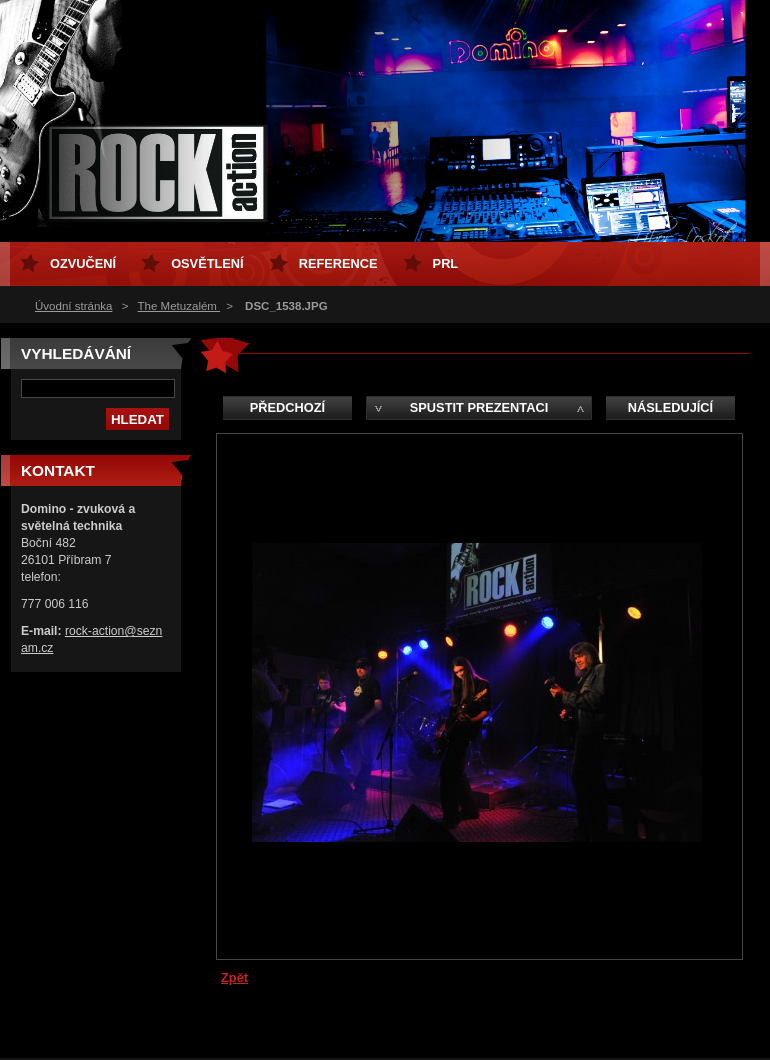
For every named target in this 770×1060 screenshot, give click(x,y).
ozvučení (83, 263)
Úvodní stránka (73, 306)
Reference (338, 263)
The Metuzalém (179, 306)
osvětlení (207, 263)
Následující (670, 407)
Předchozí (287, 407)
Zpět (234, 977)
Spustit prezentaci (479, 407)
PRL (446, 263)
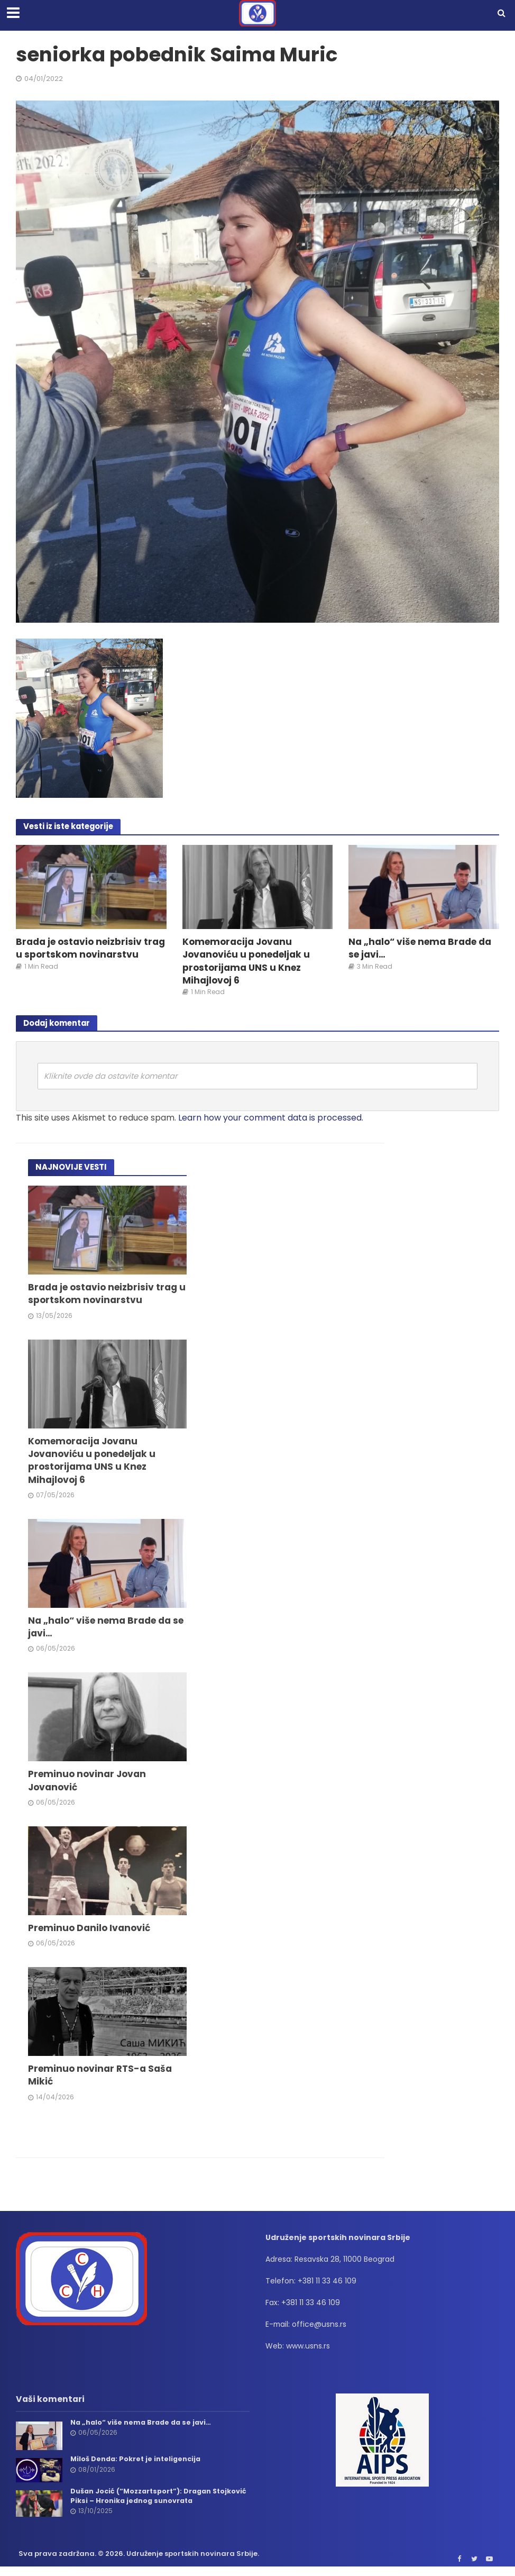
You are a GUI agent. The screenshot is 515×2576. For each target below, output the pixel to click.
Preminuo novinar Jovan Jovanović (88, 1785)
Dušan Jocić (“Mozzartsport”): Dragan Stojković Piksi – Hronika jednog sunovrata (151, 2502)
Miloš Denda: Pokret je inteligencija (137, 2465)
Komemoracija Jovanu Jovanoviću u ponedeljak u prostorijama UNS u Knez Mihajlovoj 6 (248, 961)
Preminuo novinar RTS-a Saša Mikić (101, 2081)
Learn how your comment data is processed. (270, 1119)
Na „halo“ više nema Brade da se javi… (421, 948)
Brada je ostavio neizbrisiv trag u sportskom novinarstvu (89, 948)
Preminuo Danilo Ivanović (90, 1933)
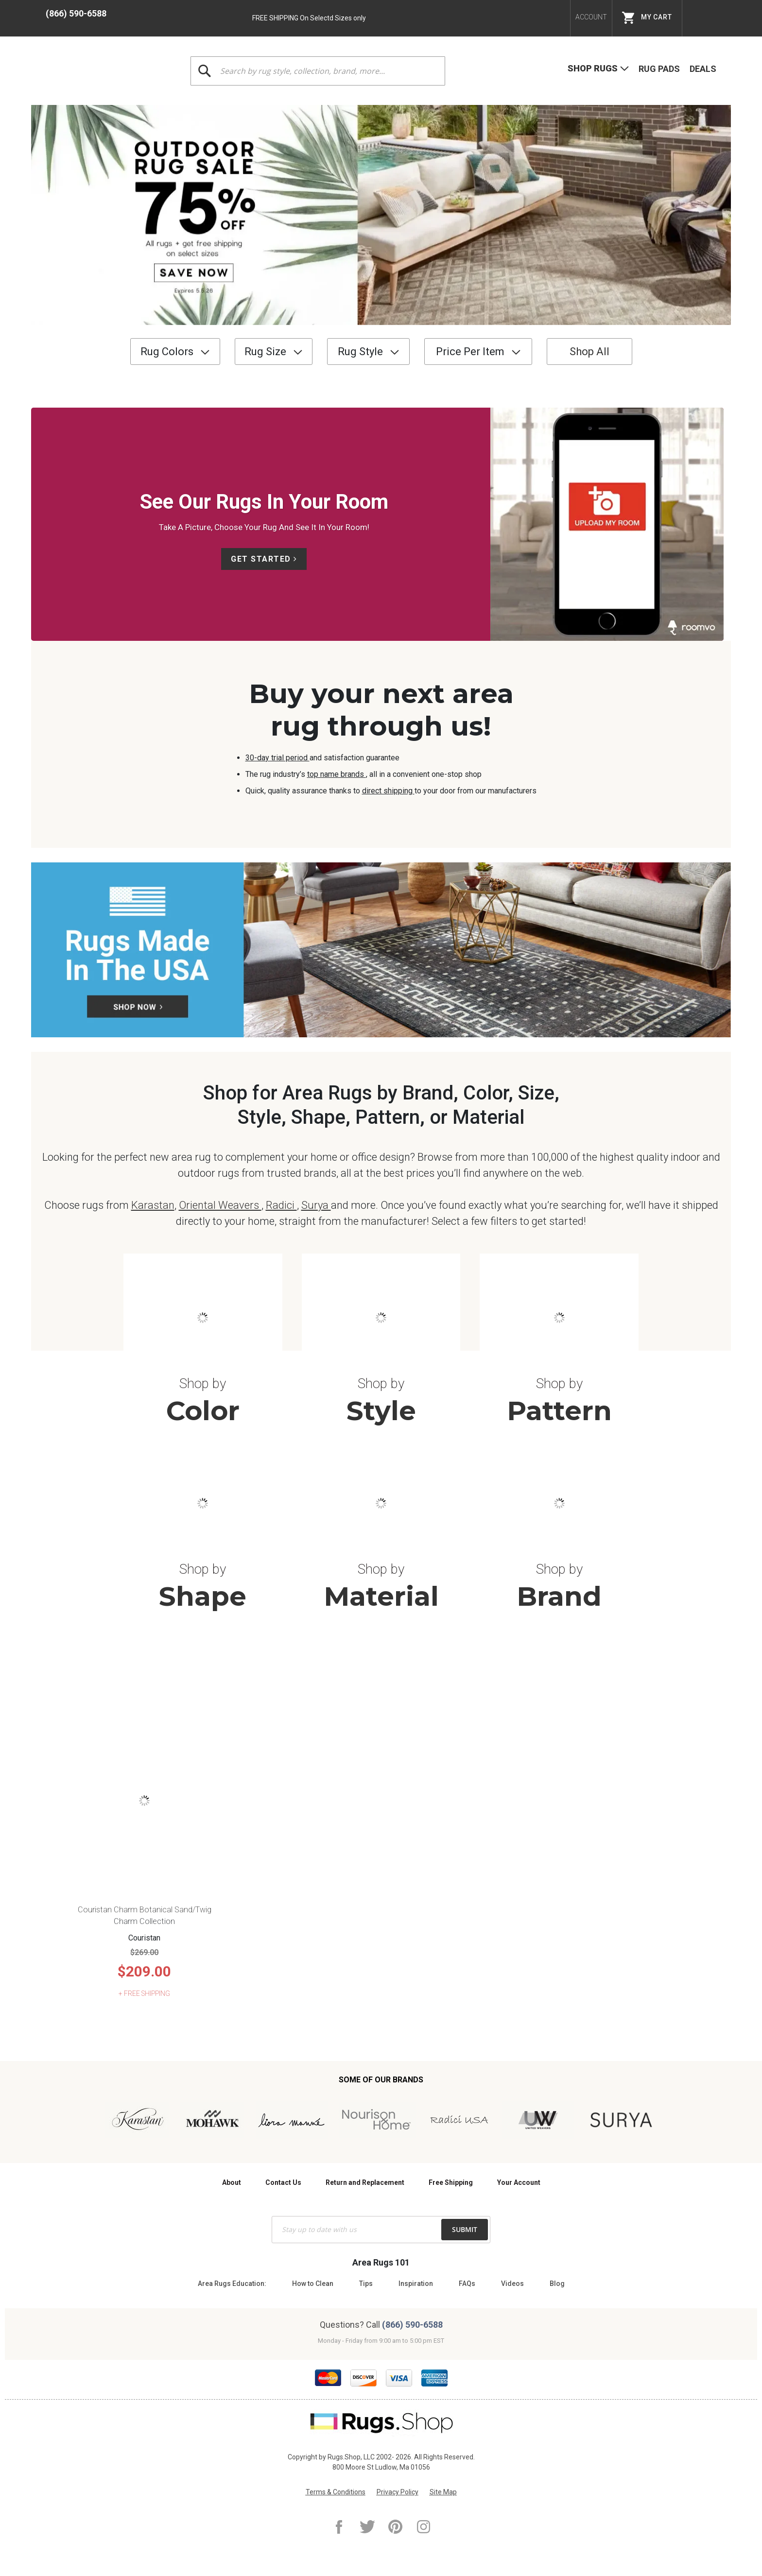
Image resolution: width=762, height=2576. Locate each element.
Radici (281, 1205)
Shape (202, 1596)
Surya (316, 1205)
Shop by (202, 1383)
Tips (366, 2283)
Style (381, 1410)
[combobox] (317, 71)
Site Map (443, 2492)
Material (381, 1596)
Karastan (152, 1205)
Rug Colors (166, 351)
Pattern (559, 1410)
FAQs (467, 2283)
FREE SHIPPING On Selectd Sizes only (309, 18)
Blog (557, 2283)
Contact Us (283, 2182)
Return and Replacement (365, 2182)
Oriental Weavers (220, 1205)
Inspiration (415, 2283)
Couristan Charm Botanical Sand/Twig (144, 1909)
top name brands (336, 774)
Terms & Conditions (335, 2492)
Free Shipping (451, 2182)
──────
TO DO.
With all pictures removed, reproduce the lines from the top of the entries above through the line containing "sunovrata (151, 2502)", exactly as written.

SOLUTION.
For every named target in this 770×1060 screenshot, give click(x,y).
ozvučení (83, 263)
Úvodní stránka (73, 306)
Reference (338, 263)
The Metuzalém (179, 306)
osvětlení (207, 263)
Následující (670, 407)
Předchozí (287, 407)
Zpět (234, 977)
Spustit prezentaci (479, 407)
PRL (446, 263)
You are a GUI agent. The screenshot is 515×2576. For each target below, output the pixel to click.
Preminuo novinar Jovan Jovanović (88, 1785)
Dušan Jocić (“Mozzartsport”): Dragan Stojković Piksi – Hronika jednog sunovrata (151, 2502)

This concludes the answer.